Furthermore, ongoing legal developments in the EU and the UK point to increasing regulation to take account of deforestation in all supply chains. In this context, IM could be called upon to provide companies in Europe with robust and credible information on the production of forest-risk commodities. In fact, SNOIE has already indicated that it will expand its scope to other commodities aside timber, as well as other countries of the Congo basin.

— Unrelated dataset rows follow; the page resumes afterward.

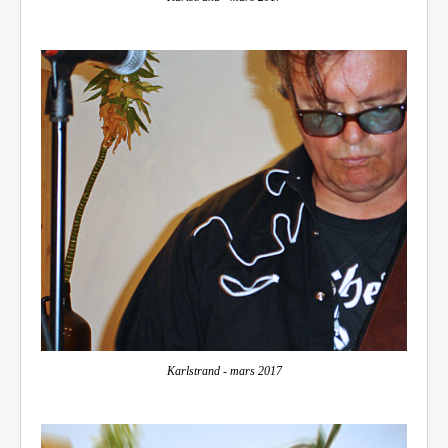
Karlstrand - mars 2017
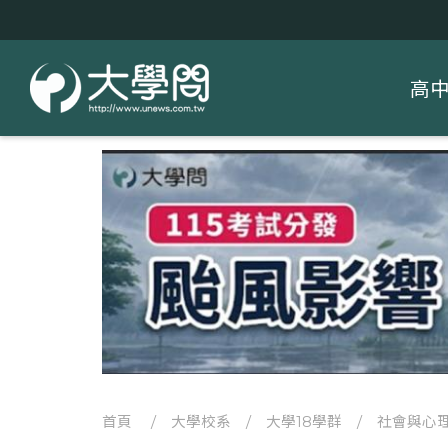
高
首頁
/
大學校系
/
大學18學群
/
社會與心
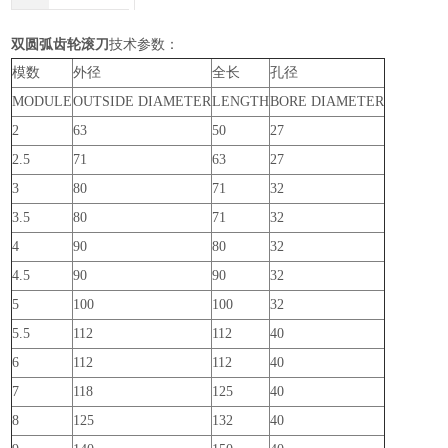
双圆弧齿轮滚刀
技术参数：
模数
外径
全长
孔径
MODULE
OUTSIDE DIAMETER
LENGTH
BORE DIAMETER
2
63
50
27
2.5
71
63
27
3
80
71
32
3.5
80
71
32
4
90
80
32
4.5
90
90
32
5
100
100
32
5.5
112
112
40
6
112
112
40
7
118
125
40
8
125
132
40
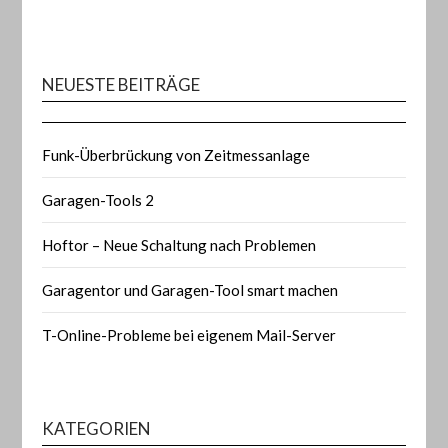
NEUESTE BEITRÄGE
Funk-Überbrückung von Zeitmessanlage
Garagen-Tools 2
Hoftor – Neue Schaltung nach Problemen
Garagentor und Garagen-Tool smart machen
T-Online-Probleme bei eigenem Mail-Server
KATEGORIEN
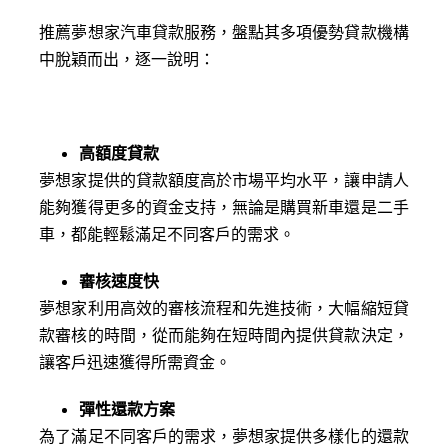
推薦夢想家汽車貸款服務，盤點其多項優勢貸款機構
中脫穎而出，逐一說明：
高額度貸款
夢想家提供的貸款額度高於市場平均水平，讓申請人
能夠獲得更多的資金支持，無論是購買新車還是二手
車，都能輕鬆滿足不同客戶的需求。
審核速度快
夢想家利用高效的審核流程和先進技術，大幅縮短貸
款審核的時間，從而能夠在短時間內提供貸款決定，
讓客戶迅速獲得所需資金。
彈性還款方案
為了滿足不同客戶的需求，夢想家提供多樣化的還款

Independent monitors during a field inspection, Republic of the Congo

Independent monitors during a field inspection, Republic of the Congo

Source: EFI

Independent monitors during a field inspection, Republic of the Congo

Source: EFI

Many different aspects of commodity production could be subjected to Independent Monitoring, including:

  • Administrative legality: with appropriate mandates and funds, IM organisations could, as a first step, carry out similar activities to IM FLEG, namely verifying the legality of commodity production sites (land-use permit/concession contract, management plan). The illegalities detected could be communicated to both the government and the companies sourcing from the area.
  • Social and environmental obligations enshrined in national law: many zero-deforestation commitments involve commitments beyond strict “no-deforestation”, namely, to preserve High Conservation Value ecosystems and peatlands, as well as commitments to ensuring FPIC for land acquisitions.26 Often, but not always, these commitments are enshrined in national legislation (particularly human rights, biodiversity and environmental impact assessment legislation). Independent monitors could evaluate whether these broader social and environmental legal obligations were respected during the development of management plans and commodity production, drawing on their experience in evaluating environmental contractual clauses of logging contracts, or even REDD+ safeguards.
  • Jurisdictional sustainability commitments: where there is no applicable national legislation covering the different aspects of sustainability identified above, independent monitors could assess the implementation of (subnational) jurisdictional sustainability commitments. As mentioned above, jurisdictional zero-deforestation or sustainability commitments are often led by subnational governments and will generally include one or more public-private partnership(s). The “hook” for IM in these cases will be the policy declaration by the relevant government entity, and/ or the contract/MoU with relevant private actors, which outline the nature of the commitment. These can be used by the independent monitors to hold governments or commodity purchasers accountable. How to evaluate progress towards achieving these goals is nevertheless a challenge. EFI is supporting the Indonesian Government to monitor jurisdictional sustainably indicators to enable stakeholders to demonstrate progress towards sustainability targets.27 independent monitors could use some (or all, depending on their capacity) indicators such as these to define the scope of what they will evaluate and structure their reports. This could help prevent independent monitors from defining the scope of what is to be evaluated too broadly, instead selecting limited criteria.
  • Deforestation linked to commodity production: monitoring producers’ impact on deforestation will likely involve acquiring information on demarcated production sites (primarily plantation/concession maps) and comparing them with data from remote-sensing approaches and geospatial tools. While such remote-sensing approaches are highly useful, ideally, where needed, these findings would be supplemented by field missions and/or data from field workers. This would enable an effective mapping of plantations or other production sites, which can subsequently be analysed by the independent monitors and cross-referenced with government land-use maps.28 However, access to this data is not guaranteed. For independent monitors to effectively track the link between commodity production and deforestation, better and possibly more formal coordination between the independent monitors in the capitals and organisations in a position to gather local level data is needed, as well as significant financial and technical support to develop monitoring capacity. Furthermore, there is a need to rely on independent monitors who have no personal relationship with the producers to be inspected. However, bringing in independent monitors from other parts of the country can increase costs significantly.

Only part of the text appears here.